What the heck is MTP??
The wrong path
The knob that matters: --spec-draft-n-max
The config I'd actually use
What about the faster IQ4_XS build?
This is a Strix Halo / Vulkan result
The takeaway

What the heck is MTP??

Normally a model generates one token per forward pass: run the whole network, get one token, repeat. That’s slow. Speculative decoding speeds it up by first having a small, fast predictor - something far cheaper to run than the full model - guess the next several tokens, and then letting the full model verify that whole batch of guesses in a single forward pass. The trick is that checking several tokens at once costs the big model about the same as generating one.
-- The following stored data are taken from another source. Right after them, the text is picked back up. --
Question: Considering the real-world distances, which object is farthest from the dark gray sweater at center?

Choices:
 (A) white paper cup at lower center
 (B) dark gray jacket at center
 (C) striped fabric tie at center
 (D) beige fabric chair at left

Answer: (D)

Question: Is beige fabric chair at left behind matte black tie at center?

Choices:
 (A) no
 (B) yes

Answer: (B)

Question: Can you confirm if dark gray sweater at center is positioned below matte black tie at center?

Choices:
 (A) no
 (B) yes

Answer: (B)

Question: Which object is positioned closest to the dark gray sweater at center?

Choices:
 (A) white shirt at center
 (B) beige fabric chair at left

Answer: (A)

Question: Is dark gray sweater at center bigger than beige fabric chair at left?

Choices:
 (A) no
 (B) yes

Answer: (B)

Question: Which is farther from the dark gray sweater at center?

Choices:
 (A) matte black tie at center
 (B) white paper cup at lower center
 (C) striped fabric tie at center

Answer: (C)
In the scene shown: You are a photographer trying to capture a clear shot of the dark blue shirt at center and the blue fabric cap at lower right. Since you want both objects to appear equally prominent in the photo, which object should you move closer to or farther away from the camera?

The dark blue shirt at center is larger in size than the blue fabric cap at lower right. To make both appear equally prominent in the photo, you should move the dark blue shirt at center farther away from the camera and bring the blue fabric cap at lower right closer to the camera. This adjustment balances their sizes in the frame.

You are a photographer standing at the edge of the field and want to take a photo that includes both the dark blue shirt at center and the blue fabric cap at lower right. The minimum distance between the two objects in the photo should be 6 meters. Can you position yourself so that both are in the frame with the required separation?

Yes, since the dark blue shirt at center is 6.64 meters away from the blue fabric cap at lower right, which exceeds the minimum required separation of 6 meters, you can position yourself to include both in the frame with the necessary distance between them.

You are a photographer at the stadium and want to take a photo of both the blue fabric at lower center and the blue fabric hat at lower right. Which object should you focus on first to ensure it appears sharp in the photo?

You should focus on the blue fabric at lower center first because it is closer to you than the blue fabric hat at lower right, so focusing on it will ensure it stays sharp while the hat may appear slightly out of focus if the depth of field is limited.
Every guess it accepts is a token you got essentially for free. The catch, of course, is that every rejected guess is wasted compute, both the draft’s and the verify’s. The math only pays off if the guesses are accepted often.

MTP (Multi-Token Prediction) is the self-speculative version: instead of running a second small “draft” model alongside the big one, the model ships with an extra lightweight head trained to predict a few tokens ahead. The draft and the verify come from the same model. llama.cpp added support in PR #22673 (merged 2026-05-16, build b9180 or later), exposed as --spec-type draft-mtp.
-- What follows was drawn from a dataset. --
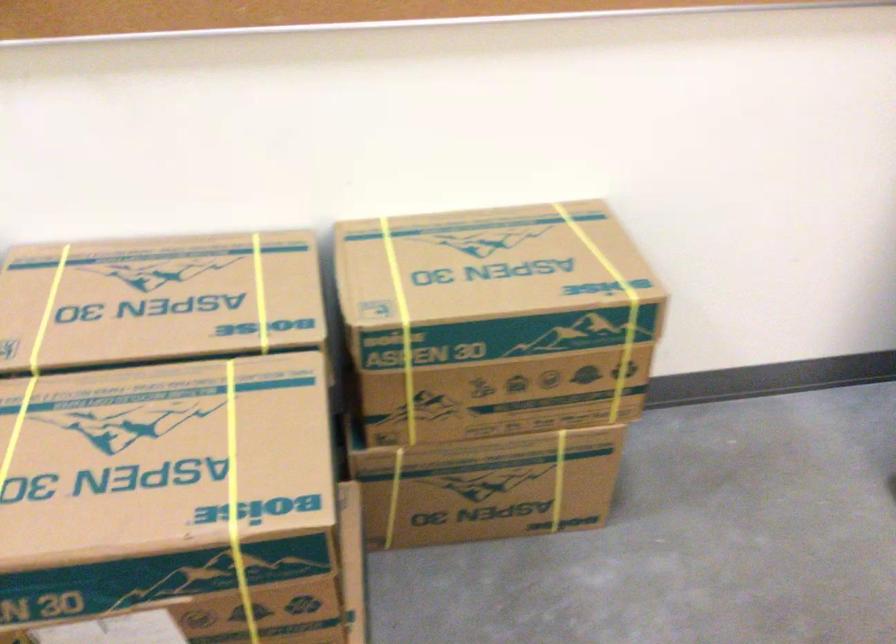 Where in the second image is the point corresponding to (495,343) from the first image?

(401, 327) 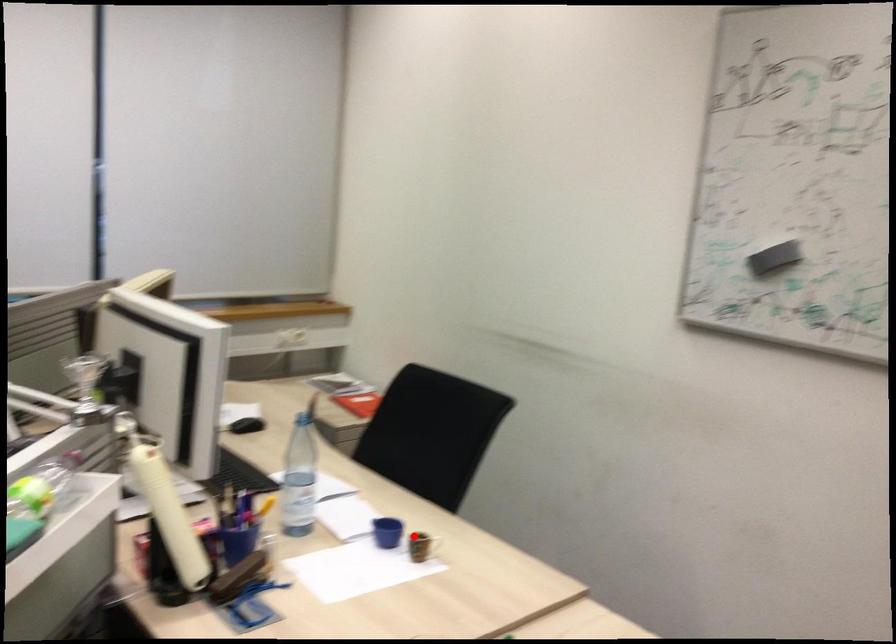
Qwen3.6 here is a 35B-A3B Mixture-of-Experts model: 35B total parameters, but only ~3B are active per token. That “A3B” part turns out to matter a lot for whether MTP helps.

The wrong path

The first thing I did, which was the first thing and not the smart thing, was the naive run: flip MTP on, leave everything at defaults, and see what stock settings buy you. It’s what most people will reach for, and the articles all quote ~2x, so why not? Generation dropped to 18.6 tok/s, down from ~60 with MTP off. So, the opposite of 2x. Definitely didn’t seem right lol.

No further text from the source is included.